In [1]:
from tensorflow.keras.models import Model
from tensorflow.keras.layers import Input,LSTM,Dense,Bidirectional,Concatenate,Attention
import numpy as np
from tensorflow.keras.preprocessing.sequence import pad_sequences
import tensorflow as tf

In [28]:
data_path = 'fra-eng/fra.txt'
latent_dim = 256 # Content vector / Hyper-parameter tunne 

num_sample = 10000 # use first 10000 samples from the file


In [29]:
# Loading data into list 
# input_words # translate from
# output_words # translate to

input_texts = []
output_texts = []

# Unique input character (a,b,c,d ......)
# unique output character(.....)
# use build in data type set for non unique char

input_char = set()
output_char = set()


# opeining the file 

with open(data_path,'r',encoding='utf-8') as f:
    lines = f.read().split('\n')

# num_sample take the first 10000 rows to train 

for line in lines[:num_sample]:
    input_word, output_word,_ = line.split("\t")
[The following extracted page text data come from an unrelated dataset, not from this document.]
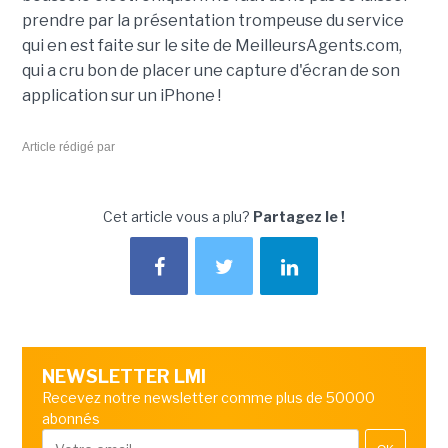
prendre par la présentation trompeuse du service
qui en est faite sur le site de MeilleursAgents.com,
qui a cru bon de placer une capture d'écran de son
application sur un iPhone !
Article rédigé par
Cet article vous a plu?
Partagez le !
NEWSLETTER LMI
Recevez notre newsletter comme plus de 50000
abonnés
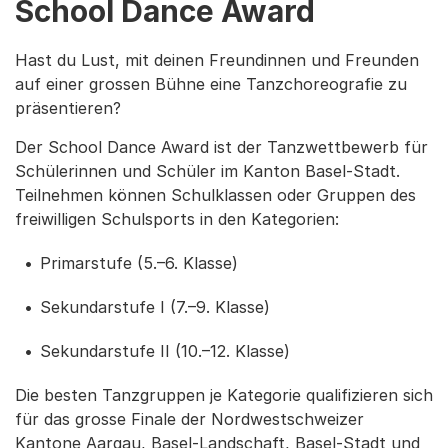
School Dance Award
Hast du Lust, mit deinen Freundinnen und Freunden
auf einer grossen Bühne eine Tanzchoreografie zu
präsentieren?
Der School Dance Award ist der Tanzwettbewerb für
Schülerinnen und Schüler im Kanton Basel-Stadt.
Teilnehmen können Schulklassen oder Gruppen des
freiwilligen Schulsports in den Kategorien:
Primarstufe (5.–6. Klasse)
Sekundarstufe I (7.–9. Klasse)
Sekundarstufe II (10.–12. Klasse)
Die besten Tanzgruppen je Kategorie qualifizieren sich
für das grosse Finale der Nordwestschweizer
Kantone Aargau, Basel-Landschaft, Basel-Stadt und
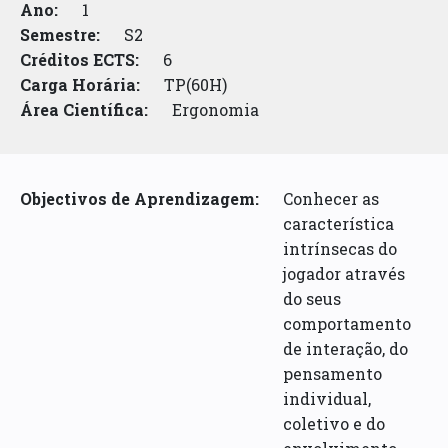
Ano:
1
Semestre:
S2
Créditos ECTS:
6
Carga Horária:
TP(60H)
Área Científica:
Ergonomia
Objectivos de Aprendizagem:
Conhecer as
característica
intrínsecas do
jogador através
do seus
comportamento
de interação, do
pensamento
individual,
coletivo e do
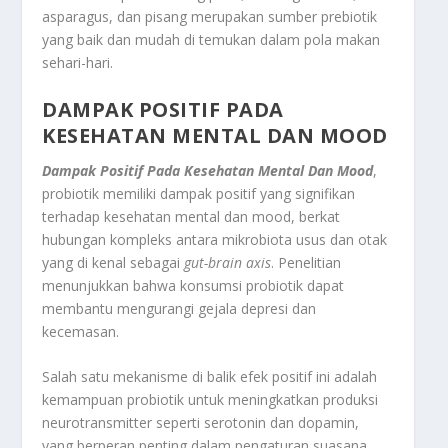
asparagus, dan pisang merupakan sumber prebiotik
yang baik dan mudah di temukan dalam pola makan
sehari-hari
.
DAMPAK POSITIF PADA
KESEHATAN MENTAL DAN MOOD
Dampak Positif Pada Kesehatan Mental Dan Mood
,
probiotik memiliki dampak positif yang signifikan
terhadap kesehatan mental dan mood, berkat
hubungan kompleks antara mikrobiota usus dan otak
yang di kenal sebagai
gut-brain axis
. Penelitian
menunjukkan bahwa konsumsi probiotik dapat
membantu mengurangi gejala depresi dan
kecemasan.
Salah satu mekanisme di balik efek positif ini adalah
kemampuan probiotik untuk meningkatkan produksi
neurotransmitter seperti serotonin dan dopamin,
yang berperan penting dalam pengaturan suasana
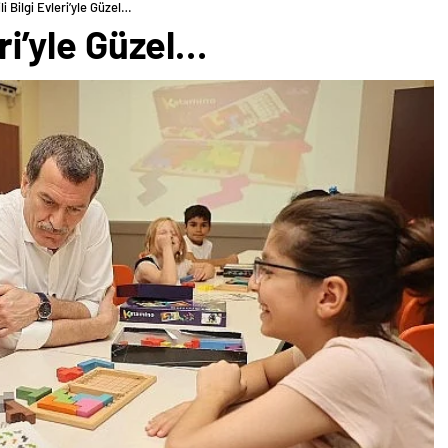
li Bilgi Evleri’yle Güzel…
eri’yle Güzel…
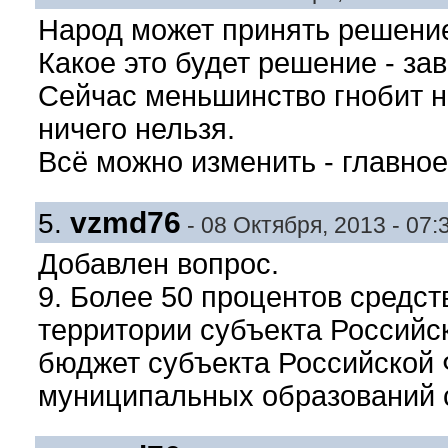
Народ может принять решени
Какое это будет решение - за
Сейчас меньшинство гнобит н
ничего нельзя.
Всё можно изменить - главное
vzmd76
5.
- 08 Октября, 2013 - 07:
Добавлен вопрос.
9. Более 50 процентов средст
территории субъекта Российс
бюджет субъекта Российской
муниципальных образований 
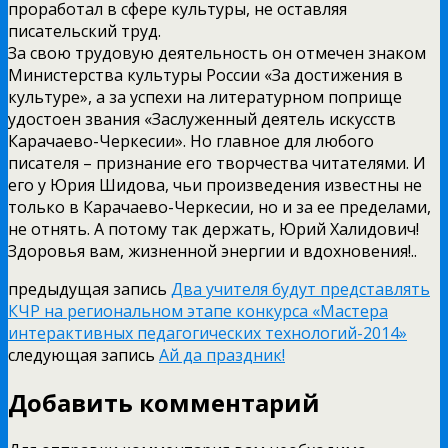
проработал в сфере культуры, не оставляя
писательский труд.
За свою трудовую деятельность он отмечен знаком
Министерства культуры России «За достижения в
культуре», а за успехи на литературном поприще
удостоен звания «Заслуженный деятель искусств
Карачаево-Черкесии». Но главное для любого
писателя – признание его творчества читателями. И
его у Юрия Шидова, чьи произведения известны не
только в Карачаево-Черкесии, но и за ее пределами,
не отнять. А потому так держать, Юрий Халидович!
Здоровья вам, жизненной энергии и вдохновения!..
предыдущая запись
Два учителя будут представлять
КЧР на региональном этапе конкурса «Мастера
интерактивных педагогических технологий-2014»
следующая запись
Ай да праздник!
Добавить комментарий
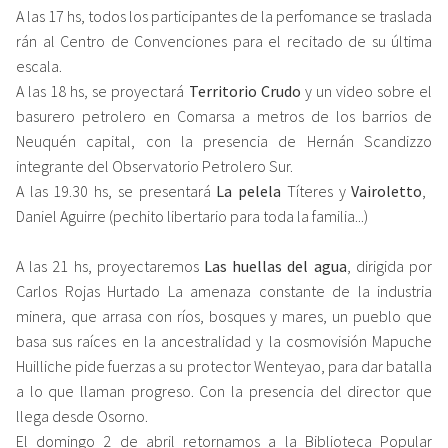
A las 17 hs​,​ todos los participantes de la perfomance se traslada​
rán al Centro de Convenciones para el recitado de ​su última
escala.
A las 18 hs​, se proyectará
Territorio Crudo
​y un ​video sobre el
basurero petrolero en Comarsa a metros de los barrios de
Neuqu​én capital, con la presencia de Hern​án Scandizzo
integrante de​l Observatorio Petrolero Sur.
A las 19.30 hs​,​ ​se presentará
La pelela
T​í​teres y
Vairoletto
​, ​
Daniel Aguirre (pechito libertario para toda la familia.​..)
​A las ​21 hs​,​ proyectaremos
​​Las huellas del agua
​,​ dirigida por
Carlos Rojas Hurtado La amenaza constante de la industria
minera, que arrasa con ríos, bosques y mares, un pueblo que
basa sus raíces en la ancestralidad y la cosmovisión Mapuche
Huilliche pide fuerzas ​a su protector Wenteyao, para dar batalla
a lo​ que​ llaman progreso. Con la presencia del director que
llega desde Osorno.
El domingo 2 de abril retornamos a la Biblioteca ​Popular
    # Adding Start and End to the target word so that the decoder knows where to start from and when to stop
    
    output_word = 'Start' + output_word + 'End'
    
    # appending the input_word word and output_word to the list
    
    input_texts.append(input_word)
    output_texts.append(output_word)
    
    # adding the unique character into the set
    
    for char in input_word:
        if char not in input_char:
            input_char.add(char)
    for char in output_word:
        if char not in output_char:
            output_char.add(char)

In [30]:
# Sorting the unique char in ascending order

input_char = sorted(input_char)
output_char = sorted(output_char)

# encoder/decoder length 
# unique char-length

encoder_length = len(input_char)
decoder_length = len(output_char)

# Finding the maximum length of sentence

max_encoder_length = max([len(txt) for txt in input_texts])
max_decoder_length = max([len(txt) for txt in output_texts])



In [32]:
# Assign tokens to unique char

input_token = dict([(char,i) for i,char in enumerate(input_char)])
output_token = dict([(char,i) for i ,char in enumerate(output_char)])

In [33]:
# creating the 3D tensor of zero's initially

# length of input_text 
# max_encoder_length is the maximum length of sentence present in input_text
# encoder length is the length of all the unique char present in input_char

encoder_input_data = np.zeros((len(input_texts),max_encoder_length,encoder_length),dtype = 'float32')
decoder_input_data = np.zeros((len(input_texts),max_decoder_length,decoder_length),dtype = 'float32')
decoder_output_data = np.zeros((len(input_texts),max_decoder_length,decoder_length),dtype = 'float32')

In [34]:
# Adding pre padding to the input character 
encoder_input_data = pad_sequences(encoder_input_data,padding='pre',maxlen = max_decoder_length)

In [35]:
# assigning 1  where that particular char is present in the input and output Token
for i, (input_text,target_text) in enumerate(zip(input_texts,output_texts)):
    for t,char in enumerate(input_text):
        encoder_input_data[i,t,input_token[char]] = 1
        
    encoder_input_data[i,t+1:,input_token[' ']] = 1
        
    for t,char_t in enumerate(target_text):
        decoder_input_data[i,t,output_token[char_t]] = 1
        if t>0:
            decoder_output_data[i,t-1,output_token[char_t]] =1
    decoder_input_data[i,t+1:,output_token[' ']]= 1
    decoder_output_data[i,t:,output_token[' ']] = 1

In [36]:
# Attention model
input_encoder = Input(shape = (None,encoder_length))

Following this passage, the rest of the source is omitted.